▸ Problem statement: Print again, word for word, all of the records below, and leave the pictures out.

▸ The data:
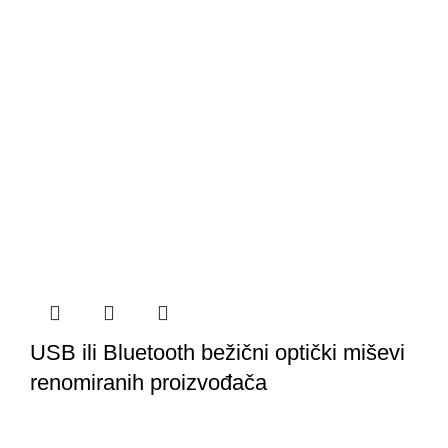
USB ili Bluetooth bežični optički miševi
renomiranih proizvođača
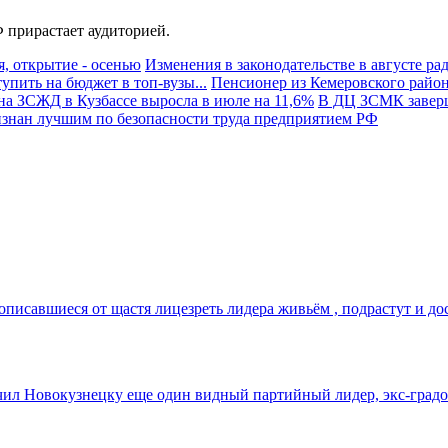
 прирастает аудиторией.
, открытие - осенью
Изменения в законодательстве в августе ра
пить на бюджет в топ-вузы...
Пенсионер из Кемеровского район
на ЗСЖД в Кузбассе выросла в июле на 11,6%
В ДЦ ЗСМК заверш
знан лучшим по безопасности труда предприятием РФ
писавшиеся от щастя лицезреть лидера живьём , подрастут и дост
орочил Новокузнецку еще один видный партийный лидер, экс-град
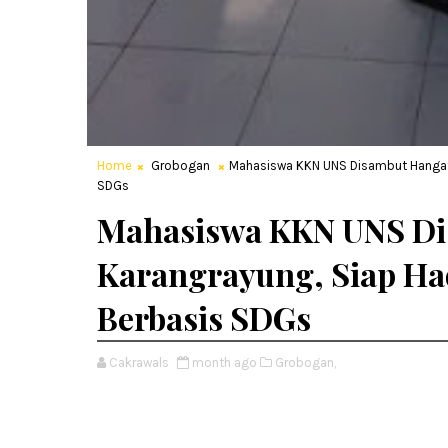
Home
Grobogan
Mahasiswa KKN UNS Disambut Hangat 
SDGs
Mahasiswa KKN UNS Di
Karangrayung, Siap Ha
Berbasis SDGs
Cakrawals
month ago
Grobogan,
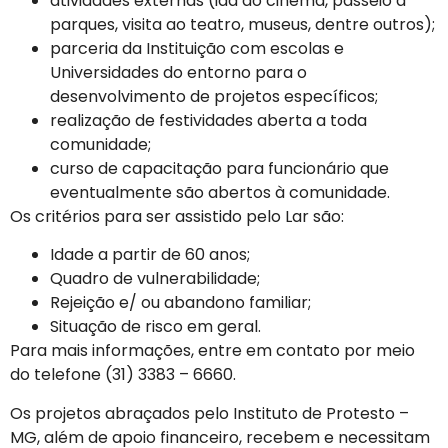
atividades externas (ida ao cinema, passeio a
parques, visita ao teatro, museus, dentre outros);
parceria da Instituição com escolas e
Universidades do entorno para o
desenvolvimento de projetos específicos;
realização de festividades aberta a toda
comunidade;
curso de capacitação para funcionário que
eventualmente são abertos à comunidade.
Os critérios para ser assistido pelo Lar são:
Idade a partir de 60 anos;
Quadro de vulnerabilidade;
Rejeição e/ ou abandono familiar;
Situação de risco em geral.
Para mais informações, entre em contato por meio
do telefone (31) 3383 – 6660.
Os projetos abraçados pelo Instituto de Protesto –
MG, além de apoio financeiro, recebem e necessitam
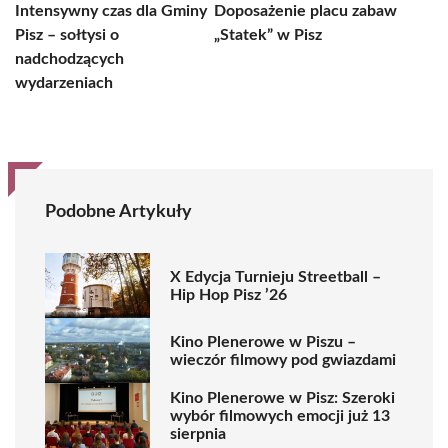
Intensywny czas dla Gminy
Doposażenie placu zabaw
Pisz – sołtysi o
„Statek” w Pisz
nadchodzących
wydarzeniach
Podobne Artykuły
X Edycja Turnieju Streetball –
Hip Hop Pisz ’26
Kino Plenerowe w Piszu –
wieczór filmowy pod gwiazdami
Kino Plenerowe w Pisz: Szeroki
wybór filmowych emocji już 13
sierpnia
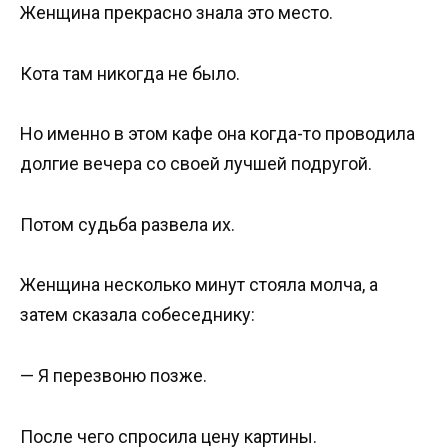
Женщина прекрасно знала это место.
Кота там никогда не было.
Но именно в этом кафе она когда-то проводила
долгие вечера со своей лучшей подругой.
Потом судьба развела их.
Женщина несколько минут стояла молча, а
затем сказала собеседнику:
— Я перезвоню позже.
После чего спросила цену картины.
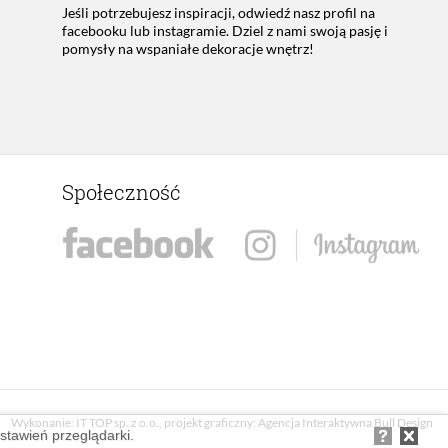
Jeśli potrzebujesz inspiracji, odwiedź nasz profil na
facebooku lub instagramie. Dziel z nami swoją pasję i
pomysły na wspaniałe dekoracje wnętrz!
Społeczność
Wykonanie:
IT TOP sp. z o.o.
, projekt graficzny:
Agencja Interaktywna Bull Design
ustawień przeglądarki.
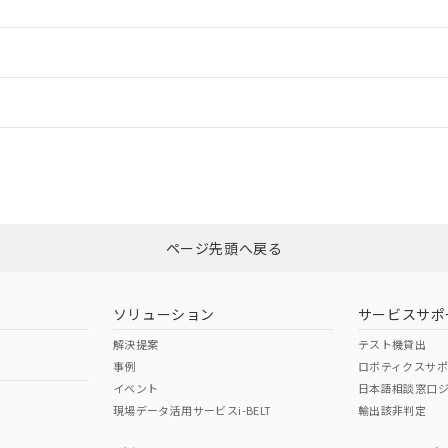
ードすることができます。
情報更新：
ログイン/会員登録
CCC認証
電波法
みください。
、n: 18mm以上
N/A
N/A
非含有証明書
※3
ページ先頭へ戻る
ダウンロードはこちら
型式承認
NK型式承認
ABS型式承認
韓国
（日本
（アメリカ
ソリューション
サービスサポ
舶規格）
船舶規格）
船舶規格）
解決提案
テスト機貸出
事例
ロボティクスサ
No
No
イベント
日本語相談窓口
現場データ活用サービスi-BELT
輸出該非判定
I)
PBBs
PBDEs
DBP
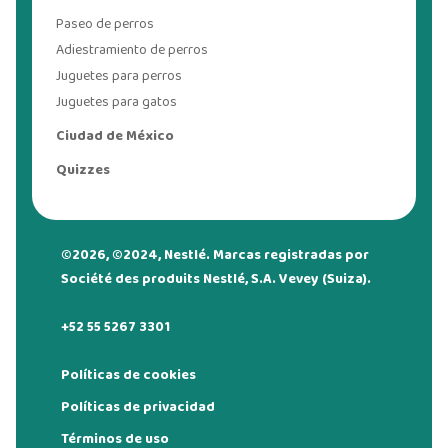
Paseo de perros
Adiestramiento de perros
Juguetes para perros
Juguetes para gatos
Ciudad de México
Quizzes
©2026, ©2024, Nestlé. Marcas registradas por
Société des produits Nestlé, S.A. Vevey (Suiza).
+52 55 5267 3301
Políticas de cookies
Políticas de privacidad
Términos de uso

▸ Written solution:
USB ili Bluetooth bežični optički miševi
renomiranih proizvođača
 прирастает аудиторией.
, открытие - осенью
Изменения в законодательстве в августе ра
пить на бюджет в топ-вузы...
Пенсионер из Кемеровского район
на ЗСЖД в Кузбассе выросла в июле на 11,6%
В ДЦ ЗСМК заверш
знан лучшим по безопасности труда предприятием РФ
писавшиеся от щастя лицезреть лидера живьём , подрастут и дост
орочил Новокузнецку еще один видный партийный лидер, экс-град
Home
Grobogan
Mahasiswa KKN UNS Disambut Hangat 
SDGs
Mahasiswa KKN UNS Di
Karangrayung, Siap Ha
Berbasis SDGs
Cakrawals
month ago
Grobogan,
atividades externas (ida ao cinema, passeio a
parques, visita ao teatro, museus, dentre outros);
parceria da Instituição com escolas e
Universidades do entorno para o
desenvolvimento de projetos específicos;
realização de festividades aberta a toda
comunidade;
curso de capacitação para funcionário que
eventualmente são abertos à comunidade.
Os critérios para ser assistido pelo Lar são:
Idade a partir de 60 anos;
Quadro de vulnerabilidade;
Rejeição e/ ou abandono familiar;
Situação de risco em geral.
Para mais informações, entre em contato por meio
do telefone (31) 3383 – 6660.
Os projetos abraçados pelo Instituto de Protesto –
MG, além de apoio financeiro, recebem e necessitam
Intensywny czas dla Gminy
Doposażenie placu zabaw
Pisz – sołtysi o
„Statek” w Pisz
nadchodzących
wydarzeniach
Podobne Artykuły
X Edycja Turnieju Streetball –
Hip Hop Pisz ’26
Kino Plenerowe w Piszu –
wieczór filmowy pod gwiazdami
Kino Plenerowe w Pisz: Szeroki
wybór filmowych emocji już 13
sierpnia
Женщина прекрасно знала это место.
Кота там никогда не было.
Но именно в этом кафе она когда-то проводила
долгие вечера со своей лучшей подругой.
Потом судьба развела их.
Женщина несколько минут стояла молча, а
затем сказала собеседнику:
— Я перезвоню позже.
После чего спросила цену картины.
Jeśli potrzebujesz inspiracji, odwiedź nasz profil na
facebooku lub instagramie. Dziel z nami swoją pasję i
pomysły na wspaniałe dekoracje wnętrz!
Społeczność
Wykonanie:
IT TOP sp. z o.o.
, projekt graficzny:
Agencja Interaktywna Bull Design
ustawień przeglądarki.
ードすることができます。
情報更新：
ログイン/会員登録
CCC認証
電波法
みください。
、n: 18mm以上
N/A
N/A
非含有証明書
※3
ページ先頭へ戻る
ダウンロードはこちら
型式承認
NK型式承認
ABS型式承認
韓国
（日本
（アメリカ
ソリューション
サービスサポ
舶規格）
船舶規格）
船舶規格）
解決提案
テスト機貸出
事例
ロボティクスサ
No
No
イベント
日本語相談窓口
現場データ活用サービスi-BELT
輸出該非判定
I)
PBBs
PBDEs
DBP
Paseo de perros
Adiestramiento de perros
Juguetes para perros
Juguetes para gatos
Ciudad de México
Quizzes
©2026, ©2024, Nestlé. Marcas registradas por
Société des produits Nestlé, S.A. Vevey (Suiza).
+52 55 5267 3301
Políticas de cookies
Políticas de privacidad
Términos de uso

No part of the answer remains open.